Optimismus und Zuversicht ja, Siegesgewissheit nein: Die DFB-Frauen gehen mit dem nötigen Respekt in die Fußball-Weltmeisterschaft in Kanada. Entsprechend lautet ihr WM-Motto "TITELTRAUM". Dieser Slogan treffe die Situation im deutschen Team sehr genau, erklärte die 21-jährige Mittelfeldspielerin Melanie Leupolz: "Wir haben einige Spielerinnen, die noch nie eine WM gespielt oder den Titel gewonnen haben. Deshalb ist das ein Traum für uns, der noch in weiter Ferne schwebt, aber auf jeden Fall realistisch ist." Und Nationalmannschaftsmanagerin Doris Fitschen meinte: "Wir träumen vom Titel, das heißt aber nicht, dass wir sagen: Wir werden jetzt unbedingt Weltmeister."

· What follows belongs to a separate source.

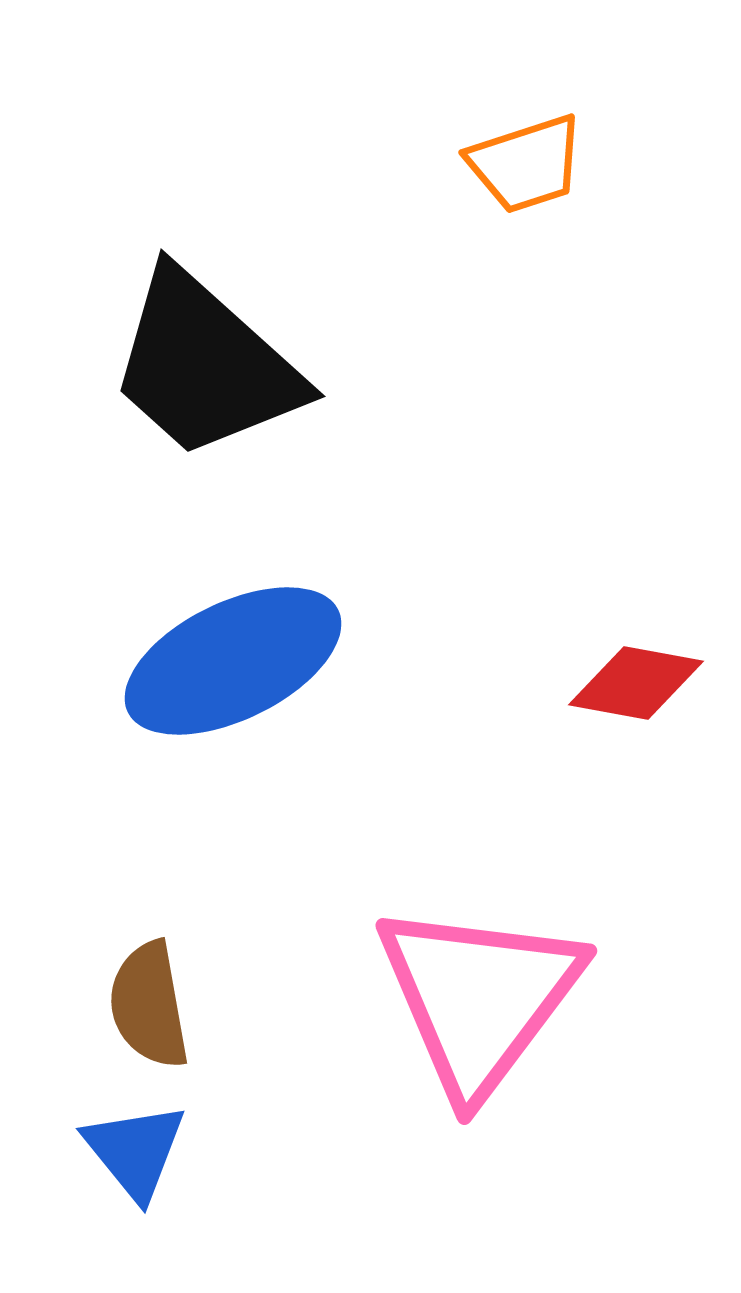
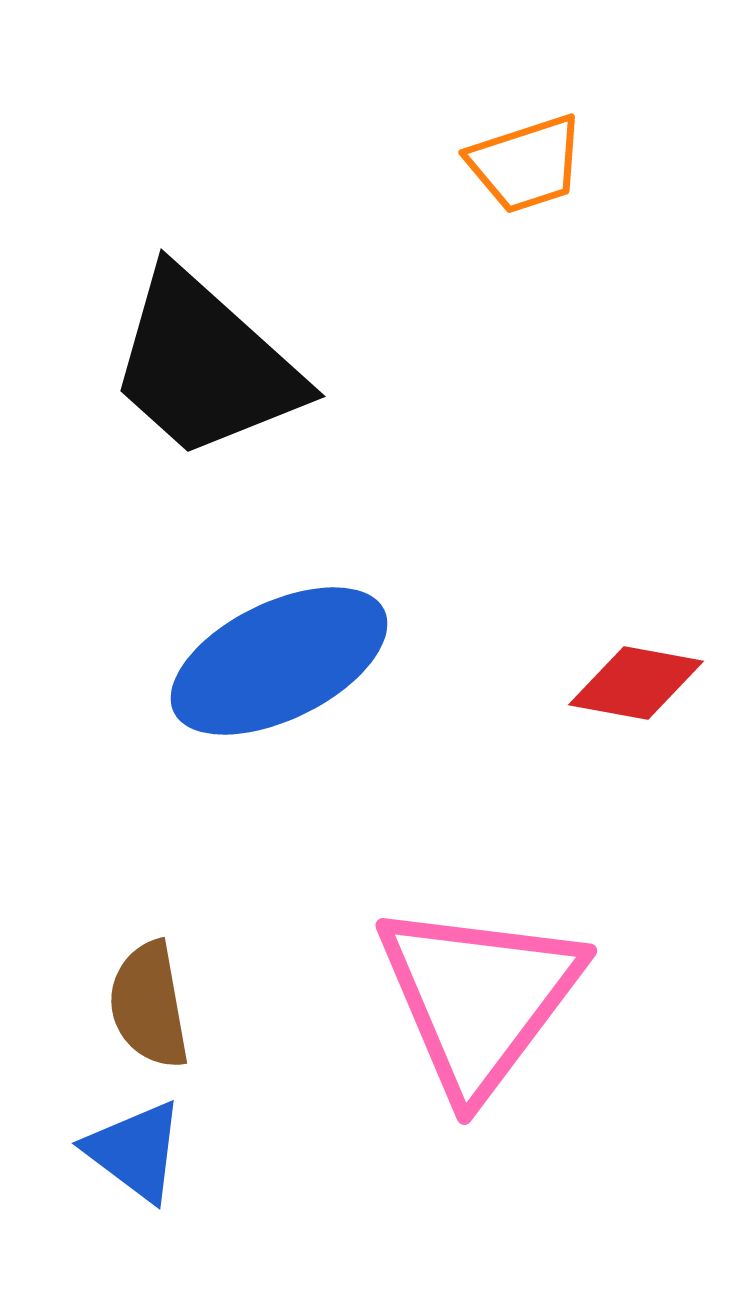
blue ellipse: moved 46 px right
blue triangle: rotated 14 degrees counterclockwise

Bescheidenheit steht im deutschen Team also im Vordergrund. Denn seit dem WM-Trauma des 9. Juli 2011, als Deutschland als Gastgeber im Viertelfinale gegen Japan scheiterte, ist viel passiert. Das Gesicht der Mannschaft hat sich gründlich verändert, und vor zwei Jahren feierte eine stark verjüngte Auswahl in Schweden den Gewinn des achten EM-Titels. Und doch sind die Nachwirkungen der bitteren Enttäuschung von einst vor dem Auftakt gegen die Elfenbeinküste am Sonntag (22.00 Uhr MESZ) in Ottawa wieder spürbar.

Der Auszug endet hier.